Soltando um suspiro rápido, movo a minha atenção para o pedaço de bolo que Laura deve ter colocado cuidadosamente no prato para mim. O recheio de morango está praticamente se desmanchando, e isso por si só é o suficiente para me fazer ignorar a dorzinha que cresce no meu coração e focar completamente no meu café da manhã.
Pego um garfo na gaveta de armário e volto para a mesa, antes de atacar o meu pedaço de bolo sem pressa alguma.
Confesso que demorou muito pra eu começar a comer o que quisesse sem me sentir culpado, e devo agradecer ao meu pai por isso, porque ele sempre me apoiou em tudo e nunca criticou a minha aparência. Todos os comentários maldosos que já recebi vieram de pessoas s*******o que sequer me conhecem direito.
Depois de um tempo, pedi pro meu pai me levar num nutricionista e marcar uns exames de rotina pra mim, e depois de constatar que eu sou saudável feito um boi, comecei à não me preocupar com o que dizem sobre mim.
Eu não tenho colesterol alto, nem qualquer indício de diabetes ou de qualquer outra doença relacionada aos meus quilinhos à mais, então caso eu decidisse emagrecer, seria puramente por estética, já que minha saúde nunca esteve em risco.
E como já falei antes, eu gosto da minha aparência.
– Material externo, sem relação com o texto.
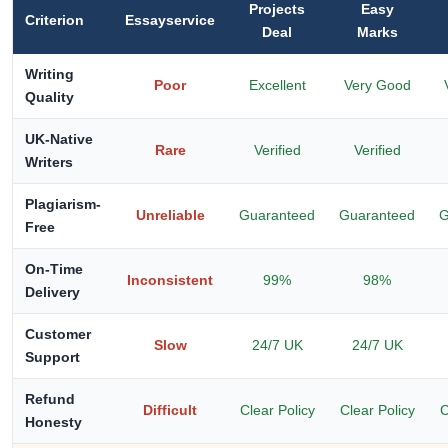
Projects
Easy
Criterion
Essayservice
Deal
Marks
Writing
Poor
Excellent
Very Good
Quality
UK-Native
Rare
Verified
Verified
Writers
Plagiarism-
Unreliable
Guaranteed
Guaranteed
G
Free
On-Time
Inconsistent
99%
98%
Delivery
Customer
Slow
24/7 UK
24/7 UK
Support
Refund
Difficult
Clear Policy
Clear Policy
C
Honesty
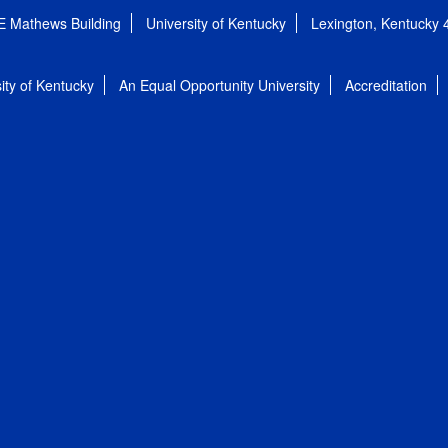
E Mathews Building
University of Kentucky
Lexington, Kentucky
ity of Kentucky
An Equal Opportunity University
Accreditation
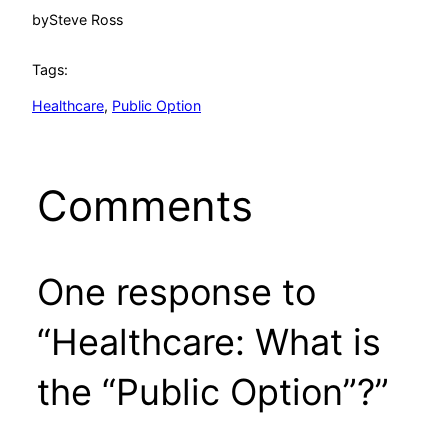
by
Steve Ross
Tags:
Healthcare
, 
Public Option
Comments
One response to
“Healthcare: What is
the “Public Option”?”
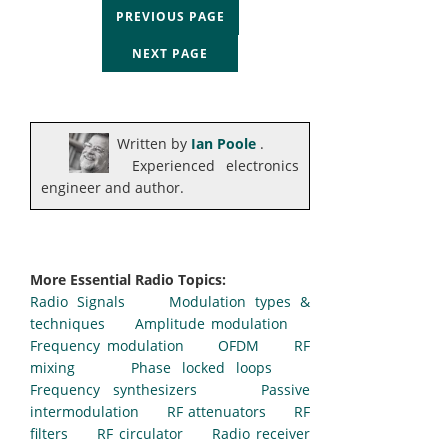
PREVIOUS PAGE
NEXT PAGE
Written by
Ian Poole
.
Experienced electronics
engineer and author.
More Essential Radio Topics:
Radio Signals
Modulation types &
techniques
Amplitude modulation
Frequency modulation
OFDM
RF
mixing
Phase locked loops
Frequency synthesizers
Passive
intermodulation
RF attenuators
RF
filters
RF circulator
Radio receiver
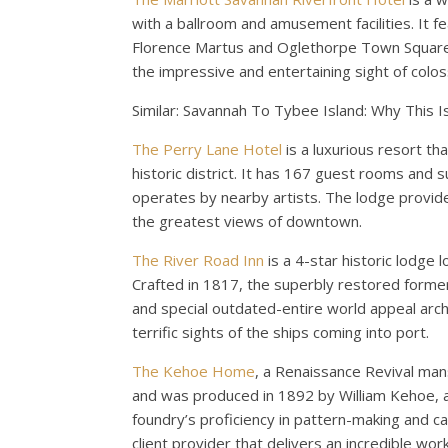
with a ballroom and amusement facilities. It fea
Florence Martus and Oglethorpe Town Square, 
the impressive and entertaining sight of coloss
Similar: Savannah To Tybee Island: Why This 
The Perry Lane Hotel
is a luxurious resort th
historic district. It has 167 guest rooms and 
operates by nearby artists. The lodge provid
the greatest views of downtown.
The River Road Inn
is a 4-star historic lodge 
Crafted in 1817, the superbly restored forme
and special outdated-entire world appeal archit
terrific sights of the ships coming into port.
The Kehoe Home
, a Renaissance Revival mans
and was produced in 1892 by William Kehoe, 
foundry’s proficiency in pattern-making and cas
client provider that delivers an incredible wor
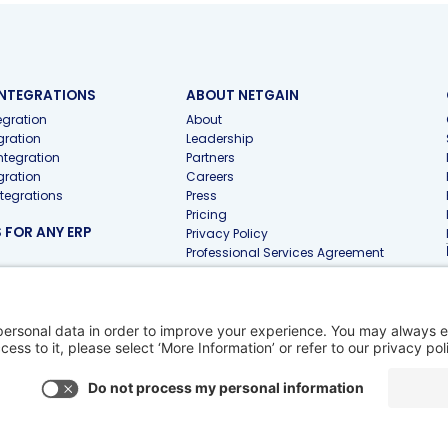
INTEGRATIONS
ABOUT NETGAIN
gration
About
gration
Leadership
ntegration
Partners
gration
Careers
ntegrations
Press
Pricing
FOR ANY ERP
Privacy Policy
Professional Services Agreement
 FOR ACCOUNTING
 Firms
 Pro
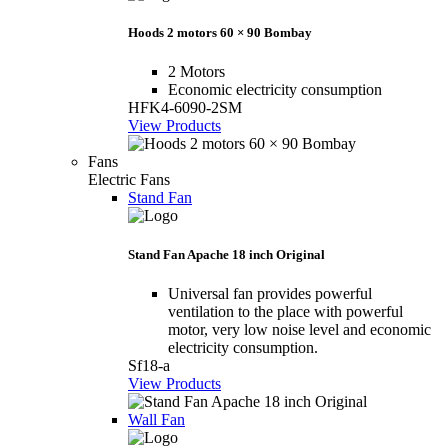
Hoods 2 motors 60 × 90 Bombay
2 Motors
Economic electricity consumption
HFK4-6090-2SM
View Products
Fans
Electric Fans
Stand Fan
Stand Fan Apache 18 inch Original
Universal fan provides powerful
ventilation to the place with powerful
motor, very low noise level and economic
electricity consumption.
Sf18-a
View Products
Wall Fan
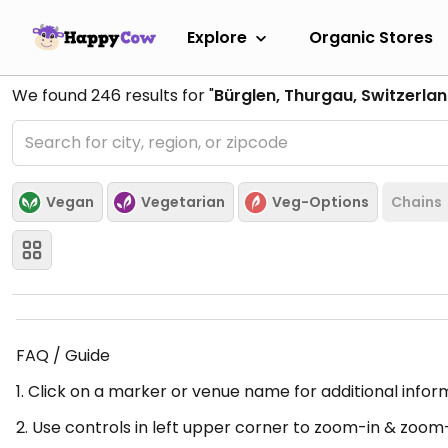
Explore
Organic Stores
We found
246
results for "
Bürglen, Thurgau, Switzerla
Vegan
Vegetarian
Veg-Options
Chains
FAQ / Guide
1. Click on a marker or venue name for additional infor
2. Use controls in left upper corner to zoom-in & zoom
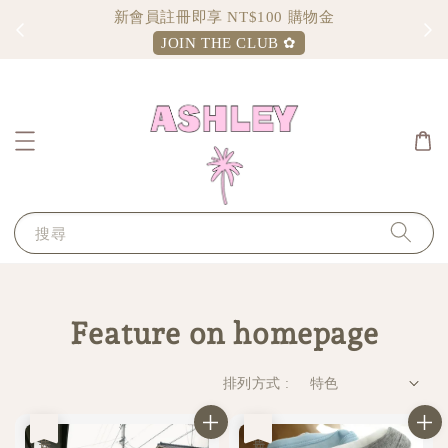
新會員註冊即享 NT$100 購物金
JOIN THE CLUB ✿
搜尋
Feature on homepage
排列方式 :
售完
售完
Pode não ser o perfeito, mas depois de um tempo a gente percebe que nada nunca é. Eu poderia emagrecer e mudar totalmente o meu corpo, mas tenho certeza absoluta que nunca iria ficar satisfeito, porque essa é a natureza do ser humano. Buscar aperfeiçoando quando são justamente as imperfeições que nos tornam únicos.